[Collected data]

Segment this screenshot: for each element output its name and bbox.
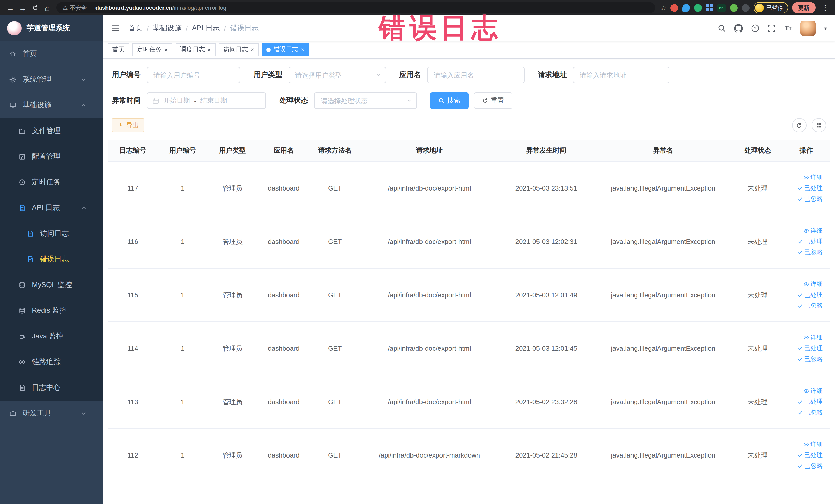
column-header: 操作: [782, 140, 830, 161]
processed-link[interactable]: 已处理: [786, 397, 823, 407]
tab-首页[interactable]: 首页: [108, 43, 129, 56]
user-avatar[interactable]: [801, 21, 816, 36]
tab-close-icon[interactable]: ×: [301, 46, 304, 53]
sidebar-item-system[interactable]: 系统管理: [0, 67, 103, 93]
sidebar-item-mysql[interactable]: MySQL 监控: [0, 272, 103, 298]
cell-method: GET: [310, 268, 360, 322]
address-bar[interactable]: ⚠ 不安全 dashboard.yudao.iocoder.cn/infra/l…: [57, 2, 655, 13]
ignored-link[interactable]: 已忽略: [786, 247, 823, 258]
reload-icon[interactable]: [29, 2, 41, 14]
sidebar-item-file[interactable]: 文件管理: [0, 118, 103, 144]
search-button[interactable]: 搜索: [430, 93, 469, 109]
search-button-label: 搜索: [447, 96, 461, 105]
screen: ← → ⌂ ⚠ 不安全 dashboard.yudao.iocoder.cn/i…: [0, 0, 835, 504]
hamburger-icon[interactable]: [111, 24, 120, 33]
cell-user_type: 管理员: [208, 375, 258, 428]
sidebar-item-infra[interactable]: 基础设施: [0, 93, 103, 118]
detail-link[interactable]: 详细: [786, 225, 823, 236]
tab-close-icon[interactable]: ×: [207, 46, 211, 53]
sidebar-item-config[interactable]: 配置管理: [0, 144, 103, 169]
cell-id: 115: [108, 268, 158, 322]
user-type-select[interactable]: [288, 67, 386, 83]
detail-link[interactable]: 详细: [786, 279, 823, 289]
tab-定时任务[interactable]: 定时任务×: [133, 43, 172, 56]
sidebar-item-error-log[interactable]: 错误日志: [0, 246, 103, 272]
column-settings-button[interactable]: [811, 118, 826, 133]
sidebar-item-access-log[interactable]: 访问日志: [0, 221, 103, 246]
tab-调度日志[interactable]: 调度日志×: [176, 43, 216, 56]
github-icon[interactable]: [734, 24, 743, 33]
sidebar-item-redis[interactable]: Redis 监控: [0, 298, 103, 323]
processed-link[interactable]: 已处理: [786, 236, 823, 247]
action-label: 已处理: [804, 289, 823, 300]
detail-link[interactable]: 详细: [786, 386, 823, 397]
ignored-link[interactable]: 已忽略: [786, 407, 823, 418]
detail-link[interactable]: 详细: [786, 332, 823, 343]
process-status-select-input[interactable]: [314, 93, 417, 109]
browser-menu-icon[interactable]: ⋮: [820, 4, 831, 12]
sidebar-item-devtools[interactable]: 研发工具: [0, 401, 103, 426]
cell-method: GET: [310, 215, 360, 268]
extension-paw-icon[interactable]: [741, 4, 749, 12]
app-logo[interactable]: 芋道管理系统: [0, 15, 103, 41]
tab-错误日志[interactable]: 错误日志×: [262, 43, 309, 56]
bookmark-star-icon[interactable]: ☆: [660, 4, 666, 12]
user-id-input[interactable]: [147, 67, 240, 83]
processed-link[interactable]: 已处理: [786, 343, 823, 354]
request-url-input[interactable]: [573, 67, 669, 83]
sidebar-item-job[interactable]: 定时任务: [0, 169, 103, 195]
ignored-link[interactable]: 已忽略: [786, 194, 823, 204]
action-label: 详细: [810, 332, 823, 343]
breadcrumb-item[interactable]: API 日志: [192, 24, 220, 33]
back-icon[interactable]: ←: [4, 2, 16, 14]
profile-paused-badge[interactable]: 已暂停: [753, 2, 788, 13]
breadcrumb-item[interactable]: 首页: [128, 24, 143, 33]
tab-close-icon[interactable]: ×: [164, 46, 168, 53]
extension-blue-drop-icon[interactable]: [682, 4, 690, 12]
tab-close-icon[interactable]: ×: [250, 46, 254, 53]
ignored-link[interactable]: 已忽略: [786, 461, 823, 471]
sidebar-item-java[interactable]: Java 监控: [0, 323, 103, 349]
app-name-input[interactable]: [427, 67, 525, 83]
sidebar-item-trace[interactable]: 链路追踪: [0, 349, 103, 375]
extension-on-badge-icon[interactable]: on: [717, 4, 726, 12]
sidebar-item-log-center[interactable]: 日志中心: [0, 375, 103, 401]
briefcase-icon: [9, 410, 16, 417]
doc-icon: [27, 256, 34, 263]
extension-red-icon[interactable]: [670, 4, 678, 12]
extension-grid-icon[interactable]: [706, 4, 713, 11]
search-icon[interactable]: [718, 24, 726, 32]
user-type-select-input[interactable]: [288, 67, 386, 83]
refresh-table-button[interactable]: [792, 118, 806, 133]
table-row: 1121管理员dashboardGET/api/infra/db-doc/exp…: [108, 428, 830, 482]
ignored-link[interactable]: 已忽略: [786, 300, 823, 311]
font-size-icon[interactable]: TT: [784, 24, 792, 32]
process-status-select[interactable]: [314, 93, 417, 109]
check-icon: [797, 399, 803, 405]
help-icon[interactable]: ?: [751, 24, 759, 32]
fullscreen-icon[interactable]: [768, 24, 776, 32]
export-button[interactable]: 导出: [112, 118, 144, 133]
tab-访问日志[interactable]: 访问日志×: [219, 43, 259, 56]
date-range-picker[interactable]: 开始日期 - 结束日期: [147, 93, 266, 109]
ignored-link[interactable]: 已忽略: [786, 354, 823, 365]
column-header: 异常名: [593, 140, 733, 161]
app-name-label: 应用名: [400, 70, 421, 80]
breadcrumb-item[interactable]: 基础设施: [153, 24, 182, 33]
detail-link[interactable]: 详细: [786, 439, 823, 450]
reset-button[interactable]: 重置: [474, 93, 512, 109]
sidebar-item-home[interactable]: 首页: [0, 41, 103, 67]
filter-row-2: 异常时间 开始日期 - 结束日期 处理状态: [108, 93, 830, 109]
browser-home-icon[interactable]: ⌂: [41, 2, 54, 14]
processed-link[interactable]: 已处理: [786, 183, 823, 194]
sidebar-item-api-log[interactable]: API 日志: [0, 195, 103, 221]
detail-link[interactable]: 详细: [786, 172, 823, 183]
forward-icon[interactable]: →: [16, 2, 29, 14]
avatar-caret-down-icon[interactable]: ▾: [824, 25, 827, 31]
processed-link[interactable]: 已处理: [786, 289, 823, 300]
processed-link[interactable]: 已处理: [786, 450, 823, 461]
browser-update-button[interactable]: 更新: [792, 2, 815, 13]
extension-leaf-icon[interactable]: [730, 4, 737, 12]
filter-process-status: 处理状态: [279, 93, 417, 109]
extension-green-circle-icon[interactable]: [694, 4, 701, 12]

PROBLEM TO WORK ON
Your copy of the records above should be exact and contain no pictures.

RESULT BELOW
Segment this screenshot: for each element output its name and bbox.
column-header: 操作: [782, 140, 830, 161]
processed-link[interactable]: 已处理: [786, 397, 823, 407]
tab-首页[interactable]: 首页: [108, 43, 129, 56]
user-avatar[interactable]: [801, 21, 816, 36]
tab-close-icon[interactable]: ×: [301, 46, 304, 53]
sidebar-item-system[interactable]: 系统管理: [0, 67, 103, 93]
sidebar-item-mysql[interactable]: MySQL 监控: [0, 272, 103, 298]
cell-method: GET: [310, 268, 360, 322]
address-bar[interactable]: ⚠ 不安全 dashboard.yudao.iocoder.cn/infra/l…: [57, 2, 655, 13]
ignored-link[interactable]: 已忽略: [786, 247, 823, 258]
reload-icon[interactable]: [29, 2, 41, 14]
sidebar-item-file[interactable]: 文件管理: [0, 118, 103, 144]
search-button[interactable]: 搜索: [430, 93, 469, 109]
search-button-label: 搜索: [447, 96, 461, 105]
screen: ← → ⌂ ⚠ 不安全 dashboard.yudao.iocoder.cn/i…: [0, 0, 835, 504]
hamburger-icon[interactable]: [111, 24, 120, 33]
cell-user_type: 管理员: [208, 375, 258, 428]
sidebar-item-infra[interactable]: 基础设施: [0, 93, 103, 118]
detail-link[interactable]: 详细: [786, 225, 823, 236]
tab-close-icon[interactable]: ×: [207, 46, 211, 53]
sidebar-item-config[interactable]: 配置管理: [0, 144, 103, 169]
cell-id: 115: [108, 268, 158, 322]
user-type-select[interactable]: [288, 67, 386, 83]
detail-link[interactable]: 详细: [786, 279, 823, 289]
tab-定时任务[interactable]: 定时任务×: [133, 43, 172, 56]
sidebar-item-error-log[interactable]: 错误日志: [0, 246, 103, 272]
column-settings-button[interactable]: [811, 118, 826, 133]
sidebar-item-access-log[interactable]: 访问日志: [0, 221, 103, 246]
tab-调度日志[interactable]: 调度日志×: [176, 43, 216, 56]
github-icon[interactable]: [734, 24, 743, 33]
sidebar-item-redis[interactable]: Redis 监控: [0, 298, 103, 323]
processed-link[interactable]: 已处理: [786, 236, 823, 247]
action-label: 已处理: [804, 289, 823, 300]
detail-link[interactable]: 详细: [786, 386, 823, 397]
ignored-link[interactable]: 已忽略: [786, 407, 823, 418]
detail-link[interactable]: 详细: [786, 332, 823, 343]
process-status-select-input[interactable]: [314, 93, 417, 109]
browser-menu-icon[interactable]: ⋮: [820, 4, 831, 12]
sidebar-item-devtools[interactable]: 研发工具: [0, 401, 103, 426]
cell-method: GET: [310, 215, 360, 268]
extension-paw-icon[interactable]: [741, 4, 749, 12]
app-logo[interactable]: 芋道管理系统: [0, 15, 103, 41]
tab-错误日志[interactable]: 错误日志×: [262, 43, 309, 56]
bookmark-star-icon[interactable]: ☆: [660, 4, 666, 12]
user-id-input[interactable]: [147, 67, 240, 83]
processed-link[interactable]: 已处理: [786, 343, 823, 354]
request-url-input[interactable]: [573, 67, 669, 83]
sidebar-item-job[interactable]: 定时任务: [0, 169, 103, 195]
ignored-link[interactable]: 已忽略: [786, 194, 823, 204]
action-label: 详细: [810, 332, 823, 343]
breadcrumb-item[interactable]: API 日志: [192, 24, 220, 33]
back-icon[interactable]: ←: [4, 2, 16, 14]
profile-paused-badge[interactable]: 已暂停: [753, 2, 788, 13]
breadcrumb-item[interactable]: 首页: [128, 24, 143, 33]
tab-close-icon[interactable]: ×: [164, 46, 168, 53]
extension-blue-drop-icon[interactable]: [682, 4, 690, 12]
tab-close-icon[interactable]: ×: [250, 46, 254, 53]
ignored-link[interactable]: 已忽略: [786, 461, 823, 471]
sidebar-item-java[interactable]: Java 监控: [0, 323, 103, 349]
app-name-input[interactable]: [427, 67, 525, 83]
sidebar-item-trace[interactable]: 链路追踪: [0, 349, 103, 375]
extension-on-badge-icon[interactable]: on: [717, 4, 726, 12]
sidebar-item-log-center[interactable]: 日志中心: [0, 375, 103, 401]
briefcase-icon: [9, 410, 16, 417]
doc-icon: [27, 256, 34, 263]
extension-red-icon[interactable]: [670, 4, 678, 12]
extension-grid-icon[interactable]: [706, 4, 713, 11]
search-icon[interactable]: [718, 24, 726, 32]
user-type-select-input[interactable]: [288, 67, 386, 83]
refresh-table-button[interactable]: [792, 118, 806, 133]
table-row: 1121管理员dashboardGET/api/infra/db-doc/exp…: [108, 428, 830, 482]
ignored-link[interactable]: 已忽略: [786, 300, 823, 311]
font-size-icon[interactable]: TT: [784, 24, 792, 32]
process-status-select[interactable]: [314, 93, 417, 109]
check-icon: [797, 399, 803, 405]
help-icon[interactable]: ?: [751, 24, 759, 32]
fullscreen-icon[interactable]: [768, 24, 776, 32]
export-button[interactable]: 导出: [112, 118, 144, 133]
tab-访问日志[interactable]: 访问日志×: [219, 43, 259, 56]
date-range-picker[interactable]: 开始日期 - 结束日期: [147, 93, 266, 109]
ignored-link[interactable]: 已忽略: [786, 354, 823, 365]
column-header: 异常名: [593, 140, 733, 161]
app-name-label: 应用名: [400, 70, 421, 80]
breadcrumb-item[interactable]: 基础设施: [153, 24, 182, 33]
detail-link[interactable]: 详细: [786, 439, 823, 450]
reset-button[interactable]: 重置: [474, 93, 512, 109]
sidebar-item-home[interactable]: 首页: [0, 41, 103, 67]
filter-row-2: 异常时间 开始日期 - 结束日期 处理状态: [108, 93, 830, 109]
browser-home-icon[interactable]: ⌂: [41, 2, 54, 14]
processed-link[interactable]: 已处理: [786, 183, 823, 194]
sidebar-item-api-log[interactable]: API 日志: [0, 195, 103, 221]
detail-link[interactable]: 详细: [786, 172, 823, 183]
forward-icon[interactable]: →: [16, 2, 29, 14]
avatar-caret-down-icon[interactable]: ▾: [824, 25, 827, 31]
processed-link[interactable]: 已处理: [786, 289, 823, 300]
processed-link[interactable]: 已处理: [786, 450, 823, 461]
browser-update-button[interactable]: 更新: [792, 2, 815, 13]
extension-leaf-icon[interactable]: [730, 4, 737, 12]
filter-process-status: 处理状态: [279, 93, 417, 109]
extension-green-circle-icon[interactable]: [694, 4, 701, 12]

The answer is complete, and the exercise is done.